Citizens for Responsibility and Ethics in Washington, a liberal-leaning nonprofit group, also asked the committee to put off a vote on the Gonzales nomination today until the "matter is cleared up."
The group says Gonzales misstated facts to the Senate committee about a 1996 incident in which he, as the governor's counsel, got Bush excused from jury duty on a drunken driving case to avoid making public acknowledgment of his own DWI conviction.
Gonzales' version of his role differs sharply from another recollection of events reported by Newsweek.
Melanie Sloan, head of Citizens for Responsibility and Ethics in Washington, said the contrast between the two versions of events "is enough to require the State Bar of Texas to investigate the matter."
"Violations of the bar can lead to disbarment," she said.

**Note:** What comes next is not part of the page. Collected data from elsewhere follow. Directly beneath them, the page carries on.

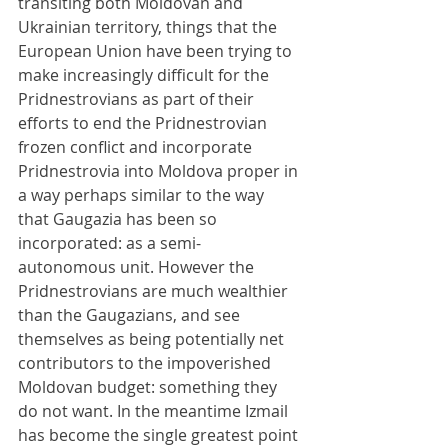
transiting both Moldovan and 
Ukrainian territory, things that the 
European Union have been trying to 
make increasingly difficult for the 
Pridnestrovians as part of their 
efforts to end the Pridnestrovian 
frozen conflict and incorporate 
Pridnestrovia into Moldova proper in 
a way perhaps similar to the way 
that Gaugazia has been so 
incorporated: as a semi-
autonomous unit. However the 
Pridnestrovians are much wealthier 
than the Gaugazians, and see 
themselves as being potentially net 
contributors to the impoverished 
Moldovan budget: something they 
do not want. In the meantime Izmail 
has become the single greatest point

Kim Davey, a State Bar of Texas spokeswoman, said she could "neither confirm nor deny receiving a complaint" from the watchdog group.
The Senate Judiciary Committee is scheduled to meet today on the nomination.
Bush's DWI conviction in Maine in the mid 1970s became an issue late in the 2000 presidential race when a television reporter broke the story on the decades-old conviction.
Bush avoided jury duty in 1996 with help from Gonzales who kept him from answering a prospective juror form that would have forced acknowledgement of the conviction.
Gonzales argued that since the governor might be asked to grant clemency, the potential conflict should excuse Bush from jury duty.
The Newsweek story quotes a defense lawyer, a judge and a prosecutor who claim Gonzales sought an off-the-record conference in the judge's chambers. Judge David Crain then agreed to a motion to strike Bush from the jury, as sought by the defense lawyer.